The decision came hours after a Hezbollah rocket barrage into Israel, which triggered a widescale military retaliation by Jerusalem. While the cabinet’s decision marks Lebanon’s boldest step yet toward asserting sovereignty over non-state arms, it also reveals persistent political divisions. Critically, uncertainty hangs over the ability of the state to enact its decision against Hezbollah.

A “Historic” Ban

The government’s decree was definitive in its wording, declaring an “absolute rejection… of military or security actions launched from Lebanese territory” and labeling Hezbollah’s armed operations “unlawful.”

It also requires Hezbollah to “surrender its weapons to the Lebanese state and confine its activity to the political sphere.” The cabinet further instructed the LAF to “immediately and decisively” implement its plan to disarm Hezbollah north of the Litani. This builds on the army’s disarmament efforts along the border with Israel, which it said were completed in early January.
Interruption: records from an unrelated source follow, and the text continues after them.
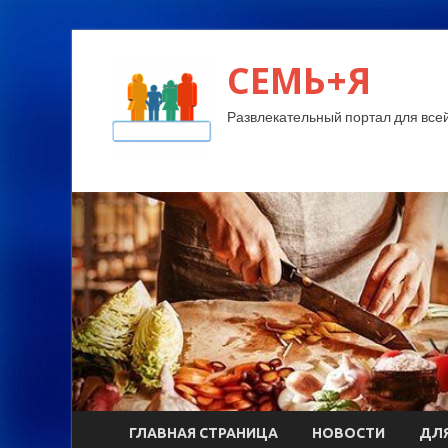
СЕМЬ+Я
Развлекательный портал для все
ГЛАВНАЯ СТРАНИЦА
НОВОСТИ
ДЛЯ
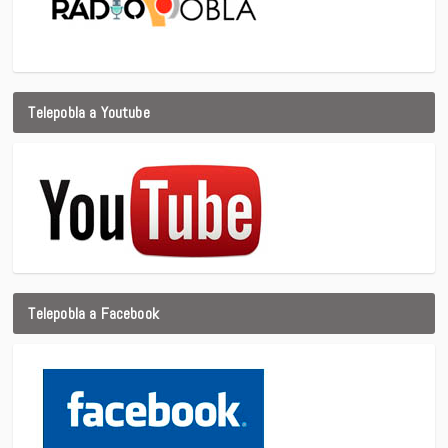
Telepobla a Youtube
Telepobla a Facebook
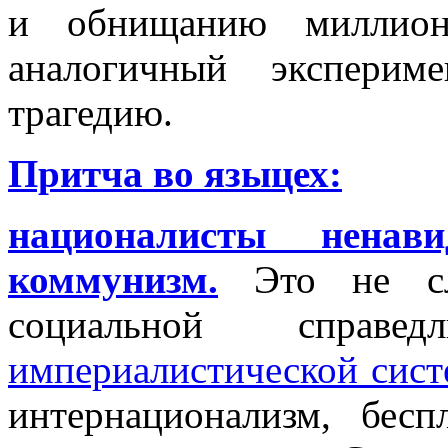
и обнищанию миллионо
аналогичный эксперим
трагедию.
Притча во языцех:
националисты нена
коммунизм.
Это не слу
социальной справе
империалистической сист
интернационализм, бесп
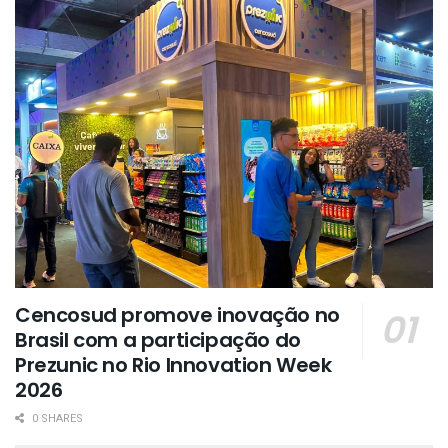
Cencosud promove inovação no
Brasil com a participação do
Prezunic no Rio Innovation Week
2026
0 SHARES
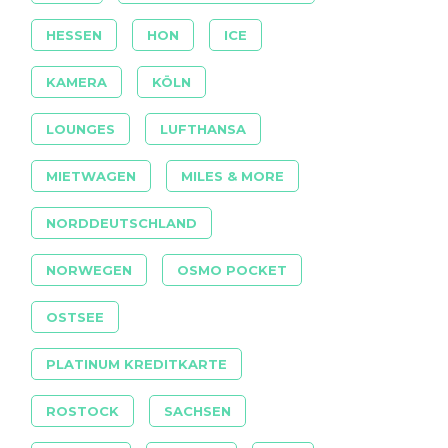
HESSEN
HON
ICE
KAMERA
KÖLN
LOUNGES
LUFTHANSA
MIETWAGEN
MILES & MORE
NORDDEUTSCHLAND
NORWEGEN
OSMO POCKET
OSTSEE
PLATINUM KREDITKARTE
ROSTOCK
SACHSEN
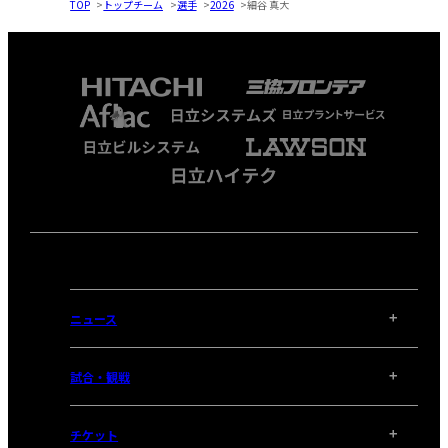
TOP
トップチーム
選手
2026
細谷 真大
ニュース
試合・観戦
チケット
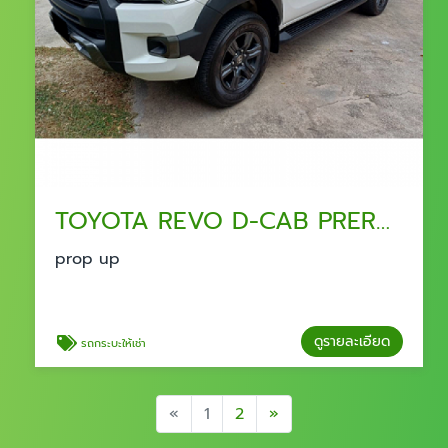
TOYOTA REVO D-CAB PRERUNNER เช่ารถกระบะ พัทยา
prop up
ดูรายละเอียด
รถกระบะให้เช่า
Previous
Next
«
1
2
»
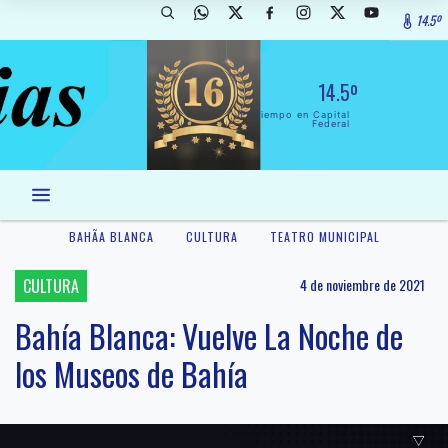
14.5º
14.5º
El Tiempo en Capital
Federal
BAHÃ­A BLANCA
CULTURA
TEATRO MUNICIPAL
CULTURA
4 de noviembre de 2021
Bahía Blanca: Vuelve La Noche de
los Museos de Bahía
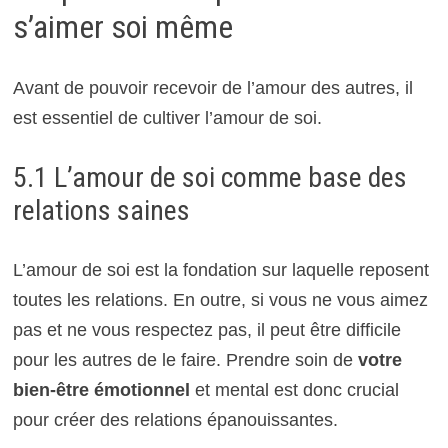
s’aimer soi même
Avant de pouvoir recevoir de l’amour des autres, il
est essentiel de cultiver l’amour de soi.
5.1 L’amour de soi comme base des
relations saines
L’amour de soi est la fondation sur laquelle reposent
toutes les relations. En outre, si vous ne vous aimez
pas et ne vous respectez pas, il peut être difficile
pour les autres de le faire. Prendre soin de
votre
bien-être émotionnel
et mental est donc crucial
pour créer des relations épanouissantes.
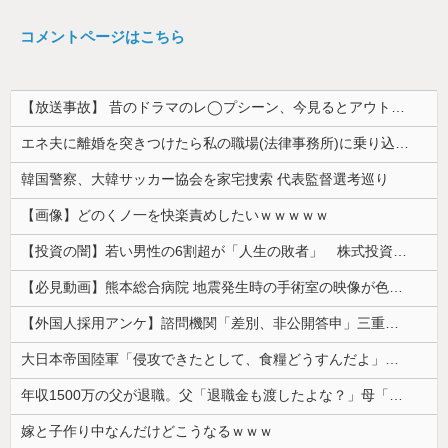
コメントページはこちら
【放送事故】 昔のドラマのレ◯プシーン、今見るとアウトすぎる・・・
エネ夫に離婚を突きつけたら私の職場(法律事務所)に乗り込んできた 堂々と「離婚の法律相談です。母の薦めでこちらに参りました」と言っているが、...
韓国警察、大韓サッカー協会を家宅捜索 代表監督選考巡り
【画像】どのくノ一を快楽責めしたいｗｗｗｗｗ
【投資の闇】若い男性の6割超が「人生の敗者」 株式投資が自信喪失の原因に
【必見動画】熊本総合病院 地震発生時の手術室の映像が色んな意味で衝撃的だと話題に
【外国人採用アンケ】諮問機関「差別、非公開答申」三重県「差別に当たらず、公表する方針を決定した」
大日本帝国陸軍「侵攻できたとして、食糧どうすんだよ」大本営「現地調達」陸軍「え？」
年収1500万の父が退職。父「退職金も渡したよな？」母「貯金なんてないよー」父「全部なくなったの！？」→予想外の返事に家族騒然となり…
嫁と子作り中なんだけどこうなるｗｗｗ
In a speech following the cabinet meeting, Prime Minister Nawaf Salam underscored the gravity of the moment. “The decision of war and peace belongs exclusively to the Lebanese state,” he said.

Salam voiced his rejection of any Hezbollah operations that “undermine Lebanon’s credibility” amid the escalating regional conflict and challenged the logic of “resistance” that the group has long used to justify its arsenal.

By labeling Hezbollah’s military actions a “direct violation of national sovereignty and the collective will of the people,” the government signaled a turning point in state authority. For the first time, the Lebanese state denied Hezbollah’s claim to defend Lebanon, instead branding its weapons as a threat to the country’s survival.

The LAF’s Dilemma

The LAF and its commander, General Rodolphe Haykal, now face their most severe test. The government’s order is clear, but the path to its implementation is anything but.

Retired LAF General Khalil Gemayel told This is Beirut that the government’s decision puts the responsibility on the army to immediately implement its disarmament plan north of the Litani, where it can rely on intelligence data to locate Hezbollah’s arms.

The LAF “must begin operations on the ground” to preserve its international credibility, he added.

But the army’s ability to disarm Hezbollah will depend on the resolve of its leadership. Sources told This is Beirut there is “hesitancy” within the LAF’s upper ranks, rooted in fears of sectarian division. In mid-February, for example, Haykal presented the government with a disarmament plan without a firm timetable, citing concerns over civil peace.

“The army is hesitant because the Lebanese state is hesitant,” a senior military source told This is Beirut.

The source pointed to the widely reported dispute between Haykal and Salam during the March 2 cabinet session, where the LAF commander argued for seeking consensus with Hezbollah before ordering the army to act.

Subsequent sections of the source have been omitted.